# The "realism" hang-up...



## lilmissnobody (Feb 22, 2009)

I can't be the only one noticing this. Any time a work of fiction is discussed, people always bring up how it should be more realistic or sucks because it isn't realistic or such-and-such is better because it's more realistic. Seriously, that word is used more than the f-word in rap music anymore. When did this whole trend start, and am I the only one who still enjoys a bit of escapism now and then?


----------



## Endless Humiliation (Feb 22, 2009)

I don't read a lot of literary criticism but I can get this.

I have no idea why people are like that.

But then again I love surrealism so maybe people are just boring like that.


----------



## pheonix (Feb 22, 2009)

People always find something to complain about no matter how good something is.


----------



## lilmissnobody (Feb 22, 2009)

pheonix said:


> People always find something to complain about no matter how good something is.

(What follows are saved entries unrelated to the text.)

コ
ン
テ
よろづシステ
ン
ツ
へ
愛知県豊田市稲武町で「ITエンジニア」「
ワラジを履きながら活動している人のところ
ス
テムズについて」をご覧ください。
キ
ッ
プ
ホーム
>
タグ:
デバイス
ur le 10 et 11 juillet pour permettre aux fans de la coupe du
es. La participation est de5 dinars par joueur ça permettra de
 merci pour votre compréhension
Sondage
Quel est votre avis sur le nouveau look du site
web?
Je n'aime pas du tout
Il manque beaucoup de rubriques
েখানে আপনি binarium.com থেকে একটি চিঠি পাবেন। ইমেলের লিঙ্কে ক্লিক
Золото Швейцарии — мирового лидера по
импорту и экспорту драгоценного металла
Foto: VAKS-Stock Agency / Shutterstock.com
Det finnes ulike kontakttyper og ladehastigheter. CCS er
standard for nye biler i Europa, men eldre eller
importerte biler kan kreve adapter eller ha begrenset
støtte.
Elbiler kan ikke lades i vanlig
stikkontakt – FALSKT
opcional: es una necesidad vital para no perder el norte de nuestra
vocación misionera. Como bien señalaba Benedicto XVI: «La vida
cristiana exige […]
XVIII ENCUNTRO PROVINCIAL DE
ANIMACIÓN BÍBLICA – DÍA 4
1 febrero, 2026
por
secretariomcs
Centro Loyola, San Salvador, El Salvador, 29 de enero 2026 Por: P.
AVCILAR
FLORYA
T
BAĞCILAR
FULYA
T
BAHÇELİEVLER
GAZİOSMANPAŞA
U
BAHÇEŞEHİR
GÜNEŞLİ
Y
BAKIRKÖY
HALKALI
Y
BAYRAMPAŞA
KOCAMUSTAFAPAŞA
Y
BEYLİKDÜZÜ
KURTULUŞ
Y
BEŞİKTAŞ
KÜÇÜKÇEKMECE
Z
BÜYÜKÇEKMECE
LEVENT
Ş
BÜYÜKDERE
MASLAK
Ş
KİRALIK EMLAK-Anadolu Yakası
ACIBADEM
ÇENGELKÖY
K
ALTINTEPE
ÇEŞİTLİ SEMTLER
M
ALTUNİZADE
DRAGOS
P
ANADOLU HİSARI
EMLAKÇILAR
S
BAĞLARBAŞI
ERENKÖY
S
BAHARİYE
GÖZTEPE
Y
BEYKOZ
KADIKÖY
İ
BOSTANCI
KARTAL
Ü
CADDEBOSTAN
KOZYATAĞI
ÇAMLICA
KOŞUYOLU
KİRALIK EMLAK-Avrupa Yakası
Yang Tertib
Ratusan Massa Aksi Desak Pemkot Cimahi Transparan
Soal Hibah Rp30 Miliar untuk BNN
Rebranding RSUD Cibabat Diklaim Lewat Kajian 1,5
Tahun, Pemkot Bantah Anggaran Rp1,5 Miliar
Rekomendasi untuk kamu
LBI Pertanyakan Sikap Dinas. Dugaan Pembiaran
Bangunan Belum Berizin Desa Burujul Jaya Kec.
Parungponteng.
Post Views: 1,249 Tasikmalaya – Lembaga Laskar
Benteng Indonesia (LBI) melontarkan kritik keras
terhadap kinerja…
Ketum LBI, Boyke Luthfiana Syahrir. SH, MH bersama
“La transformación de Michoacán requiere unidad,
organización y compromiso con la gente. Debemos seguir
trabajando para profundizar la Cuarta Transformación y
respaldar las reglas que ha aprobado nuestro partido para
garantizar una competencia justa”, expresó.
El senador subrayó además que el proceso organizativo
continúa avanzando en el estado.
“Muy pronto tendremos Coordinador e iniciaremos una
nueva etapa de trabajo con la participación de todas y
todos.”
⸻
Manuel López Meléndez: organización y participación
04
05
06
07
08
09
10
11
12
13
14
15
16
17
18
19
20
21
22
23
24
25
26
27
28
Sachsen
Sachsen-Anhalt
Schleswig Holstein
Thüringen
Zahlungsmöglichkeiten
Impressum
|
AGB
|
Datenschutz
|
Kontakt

I know that, but it's too ubiquitous anymore to just blame on a couple whiny twats.


----------



## pheonix (Feb 22, 2009)

lilmissnobody said:


> I know that, but it's too ubiquitous anymore to just blame on a couple whiny twats.



I don't think that word fits there well with anymore and find it hard to see what you mean by it. And there's more then just a few whiny twats I can assure you.


----------



## lilmissnobody (Feb 22, 2009)

pheonix said:


> I don't think that word fits there well with anymore and find it hard to see what you mean by it. And there's more then just a few whiny twats I can assure you.



Doesn't it mean that it's everywhere, basically? Because that's what I mean.


----------



## pheonix (Feb 22, 2009)

lilmissnobody said:


> Doesn't it mean that it's everywhere, basically? Because that's what I mean.



Yes that's what it means but that sentence was horribly put together.

I like my fiction to be nice and unrealistic, if I wanted realistic I'd go read/watch a documentary or biography. RL sucks anyway. Honestly I don't see many people that complain about this but when I do I just let them bitch. No reason to bitch about others bitching.


----------



## lilmissnobody (Feb 22, 2009)

pheonix said:


> Yes that's what it means but that sentence was horribly put together.
> 
> I like my fiction to be nice and unrealistic, if I wanted realistic I'd go read/watch a documentary or biography. RL sucks anyway. Honestly I don't see many people that complain about this but when I do I just let them bitch. No reason to bitch about others bitching.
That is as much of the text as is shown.